Design and Bioactivity Evaluation of Chloro-Substituted Hydrazones ^†

Aroylhydrazones, created by combining aromatic aldehydes and hydrazides, have numerous biological effects such as analgesic, anti-inflammatory, anticancer, antimicrobial, and antibacterial. The current study reports how the presence of a chlorine atom in hydrazone molecules affects their lipophilicity and molecular characteristics.

Methods: A series of novel chloro-substituted salicylaldehyde benzoylhydrazone derivatives was created by inserting the Cl atom in the aldehyde and hydrazide moiety and changing the substituent positions. To select the lead chloro-hydrazones with suitable pharmacological properties, the molecular and bioactivity scores of the proposed compounds were evaluated using a group contribution approach.

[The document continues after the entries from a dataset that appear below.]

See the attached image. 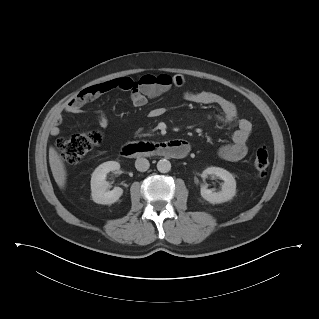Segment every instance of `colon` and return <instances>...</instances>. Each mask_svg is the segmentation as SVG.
Returning a JSON list of instances; mask_svg holds the SVG:
<instances>
[{
	"label": "colon",
	"mask_w": 319,
	"mask_h": 319,
	"mask_svg": "<svg viewBox=\"0 0 319 319\" xmlns=\"http://www.w3.org/2000/svg\"><path fill=\"white\" fill-rule=\"evenodd\" d=\"M171 84V77L165 74H146L137 80L127 78L119 85L125 91H140L143 93L157 92ZM101 141V134L97 131H88L61 137L57 141V149L66 164H74L86 156ZM269 154L266 149L260 148L255 152L253 167L257 178L262 179L267 174Z\"/></svg>",
	"instance_id": "1"
}]
</instances>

Results: Including a chlorine atom in the salicylaldehyde or hydrazide moiety raises the value of log P. Despite minor variances, all chloro-substituted salicylaldehyde benzoyl hydrazone derivatives show acceptable lipophilicity, with log P values up to 4.51. Cl-hydrazones have a TPSA of less than 140 Ų, indicating high permeability to the cellular plasma membrane. Bioactivity scores indicate biological activity against GPCR ligands, ion channel modulators, kinase inhibitors, nuclear receptor ligands, protease inhibitors, and other enzyme targets.

Conclusions: The results revealed that all compounds are potential candidates for future drug discovery studies.